25 mars 2014 · Société · Daniel Thibault

Pour certains, la liberté politique est un projet viable, mais pas une fin en soi. Tous ces nationalistes mous sont-ils des traîtres chez nous? Réflexions sous forme autobiographique. J’ai lu mon premier journal en 1986 à 19 ans. Ma blonde du moment restait à Québec. Pendant qu’elle bossait sur ses travaux d’université, j’ai attrapé un exemplaire du Soleil du samedi dans un dépanneur. Ayant été dressé à lire un livre d’une couverture à l’autre, je l’ai traîné avec moi pendant 3 jours jusqu’à ce que je l’ai tout lu. Je dois l’avouer, j’ai éprouvé peu après une secrète admiration pour Lysianne Gagnon en apprenant dans une de ses chroniques qu’elle lisait chaque jour tous les quotidiens québécois.

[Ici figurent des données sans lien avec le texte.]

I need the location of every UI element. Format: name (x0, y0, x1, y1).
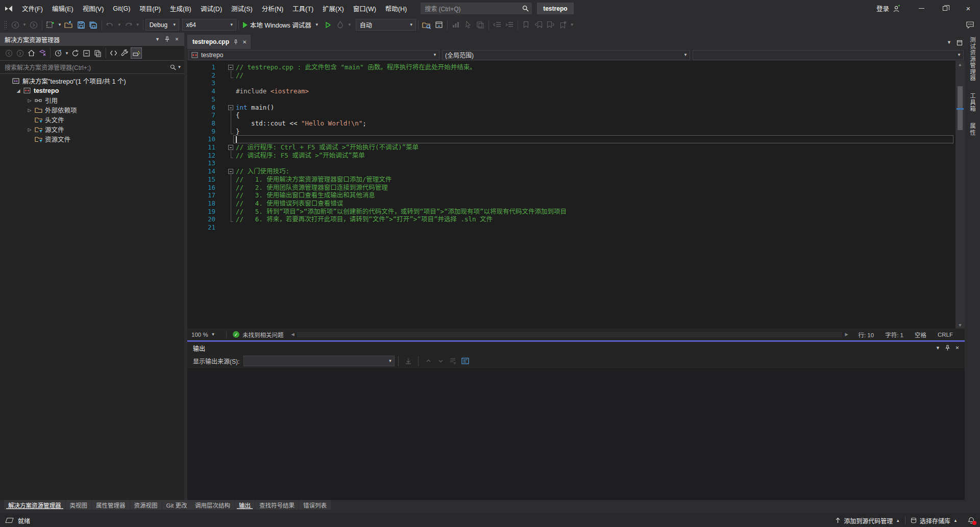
panel-tab-类视图[interactable]: 类视图 (66, 500, 92, 510)
menu-item-9[interactable]: 工具(T) (288, 0, 318, 17)
code-line-12[interactable]: // 调试程序: F5 或调试 >“开始调试”菜单 (187, 152, 954, 160)
autohide-tab-工具箱[interactable]: 工具箱 (968, 93, 976, 112)
autohide-tab-属性[interactable]: 属性 (968, 123, 976, 136)
close-button[interactable]: × (957, 0, 980, 17)
project-scope-dropdown[interactable]: testrepo ▼ (188, 50, 439, 60)
caret-collapsed-icon[interactable]: ▷ (26, 98, 34, 103)
redo-dropdown-icon[interactable]: ▼ (135, 22, 141, 27)
open-file-button[interactable] (63, 19, 75, 31)
menu-item-6[interactable]: 调试(D) (196, 0, 227, 17)
code-line-16[interactable]: // 2. 使用团队资源管理器窗口连接到源代码管理 (187, 184, 954, 192)
caret-collapsed-icon[interactable]: ▷ (26, 127, 34, 132)
panel-tab-调用层次结构[interactable]: 调用层次结构 (191, 500, 235, 510)
zoom-level-dropdown[interactable]: 100 % ▼ (187, 329, 223, 340)
new-project-button[interactable] (44, 19, 57, 31)
scroll-left-icon[interactable]: ◀ (289, 332, 297, 337)
new-item-dropdown-icon[interactable]: ▼ (57, 22, 63, 27)
copy-reference-icon[interactable] (474, 19, 486, 31)
code-line-8[interactable]: std::cout << "Hello World!\n"; (187, 119, 954, 128)
menu-item-12[interactable]: 帮助(H) (381, 0, 411, 17)
goto-previous-message-icon[interactable] (423, 356, 434, 367)
goto-next-message-icon[interactable] (435, 356, 446, 367)
code-metrics-icon[interactable] (450, 19, 462, 31)
code-line-5[interactable] (187, 95, 954, 104)
tree-item-solution[interactable]: 解决方案"testrepo"(1 个项目/共 1 个) (0, 76, 184, 86)
menu-item-10[interactable]: 扩展(X) (318, 0, 349, 17)
eol-indicator[interactable]: CRLF (932, 332, 959, 338)
menu-item-3[interactable]: Git(G) (108, 0, 135, 17)
sync-with-active-document-icon[interactable] (108, 47, 119, 59)
tree-item-引用[interactable]: ▷引用 (0, 95, 184, 105)
line-indicator[interactable]: 行: 10 (852, 331, 879, 339)
output-position-dropdown-icon[interactable]: ▼ (934, 344, 942, 353)
debug-target-dropdown-icon[interactable]: ▼ (314, 22, 320, 27)
window-position-dropdown-icon[interactable]: ▼ (153, 35, 162, 44)
panel-tab-输出[interactable]: 输出 (235, 500, 255, 510)
scroll-up-icon[interactable]: ▲ (955, 61, 965, 68)
code-line-9[interactable]: } (187, 128, 954, 136)
code-line-4[interactable]: #include <iostream> (187, 87, 954, 95)
home-icon[interactable] (26, 47, 37, 59)
sign-in-button[interactable]: 登录 (876, 4, 900, 13)
explorer-search-icon[interactable]: ▼ (167, 64, 184, 70)
code-editor[interactable]: 1// testrepo.cpp : 此文件包含 "main" 函数。程序执行将… (187, 61, 965, 329)
explorer-back-icon[interactable] (3, 47, 14, 59)
tree-item-头文件[interactable]: 头文件 (0, 115, 184, 124)
tree-item-外部依赖项[interactable]: ▷外部依赖项 (0, 105, 184, 115)
current-project-chip[interactable]: testrepo (537, 3, 573, 14)
panel-tab-Git 更改[interactable]: Git 更改 (162, 500, 192, 510)
decrease-indent-icon[interactable] (491, 19, 503, 31)
find-in-files-icon[interactable] (421, 19, 433, 31)
menu-item-7[interactable]: 测试(S) (227, 0, 257, 17)
hot-reload-dropdown-icon[interactable]: ▼ (347, 22, 353, 27)
solution-explorer-header[interactable]: 解决方案资源管理器 ▼ ✕ (0, 33, 184, 46)
window-layout-icon[interactable] (433, 19, 445, 31)
save-all-button[interactable] (87, 19, 100, 31)
panel-tab-属性管理器[interactable]: 属性管理器 (92, 500, 130, 510)
code-line-2[interactable]: // (187, 71, 954, 80)
output-content[interactable] (187, 368, 965, 500)
toggle-bookmark-icon[interactable] (520, 19, 532, 31)
show-all-files-icon[interactable] (92, 47, 104, 59)
close-tab-icon[interactable]: ✕ (242, 39, 247, 45)
add-to-source-control-button[interactable]: 添加到源代码管理 ▲ (830, 514, 905, 527)
send-feedback-icon[interactable] (964, 19, 976, 31)
redo-button[interactable] (122, 19, 135, 31)
preview-selected-items-icon[interactable] (131, 47, 142, 59)
menu-item-2[interactable]: 视图(V) (78, 0, 109, 17)
code-line-21[interactable] (187, 223, 954, 232)
editor-horizontal-scrollbar[interactable]: ◀ ▶ (289, 329, 851, 340)
code-line-19[interactable]: // 5. 转到“项目”>“添加新项”以创建新的代码文件，或转到“项目”>“添加… (187, 208, 954, 216)
code-line-10[interactable] (187, 135, 954, 143)
fold-collapse-icon[interactable] (228, 65, 233, 70)
find-message-icon[interactable] (403, 356, 414, 367)
properties-wrench-icon[interactable] (119, 47, 131, 59)
autohide-tab-测试资源管理器[interactable]: 测试资源管理器 (968, 37, 976, 82)
panel-tab-错误列表[interactable]: 错误列表 (299, 500, 331, 510)
code-line-14[interactable]: // 入门使用技巧: (187, 167, 954, 175)
select-repository-button[interactable]: 选择存储库 ▲ (905, 514, 963, 527)
code-line-6[interactable]: int main() (187, 104, 954, 112)
output-pin-icon[interactable] (943, 344, 952, 353)
pending-changes-filter-icon[interactable] (53, 47, 64, 59)
menu-item-0[interactable]: 文件(F) (17, 0, 47, 17)
caret-expanded-icon[interactable]: ◢ (14, 88, 22, 93)
panel-tab-资源视图[interactable]: 资源视图 (130, 500, 162, 510)
menu-item-5[interactable]: 生成(B) (165, 0, 196, 17)
code-line-15[interactable]: // 1. 使用解决方案资源管理器窗口添加/管理文件 (187, 175, 954, 184)
code-line-20[interactable]: // 6. 将来，若要再次打开此项目，请转到“文件”>“打开”>“项目”并选择 … (187, 215, 954, 223)
caret-collapsed-icon[interactable]: ▷ (26, 108, 34, 113)
clear-all-icon[interactable] (447, 356, 458, 367)
navigate-back-button[interactable] (9, 19, 21, 31)
solution-platform-dropdown[interactable]: x64▼ (182, 19, 236, 31)
restore-button[interactable] (933, 0, 957, 17)
menu-item-1[interactable]: 编辑(E) (47, 0, 78, 17)
solution-configuration-dropdown[interactable]: Debug▼ (145, 19, 179, 31)
undo-button[interactable] (104, 19, 116, 31)
output-source-dropdown[interactable]: ▼ (243, 356, 395, 366)
output-panel-header[interactable]: 输出 ▼ ✕ (187, 342, 965, 354)
menu-item-11[interactable]: 窗口(W) (349, 0, 381, 17)
close-icon[interactable]: ✕ (173, 35, 181, 44)
switch-views-icon[interactable] (37, 47, 48, 59)
float-window-icon[interactable] (957, 40, 963, 46)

Mais où trouvait-elle le temps, nom de nom? Je me disais qu’elle devait être si brillante. J’avais tant à apprendre… J’ai fini par comprendre qu’on pouvait lire dans un journal seulement ce qui nous intéressait. J’ai même appris qu’on pouvait y lire ce qu’on y voulait, surtout lors de la publication d’un sondage pendant une campagne électorale. Parti de la Côte-Nord, j’habitais maintenant à Montréal et un nouveau monde s’ouvrait à moi, entre autres une radio avec plus de trois postes. Je me [...]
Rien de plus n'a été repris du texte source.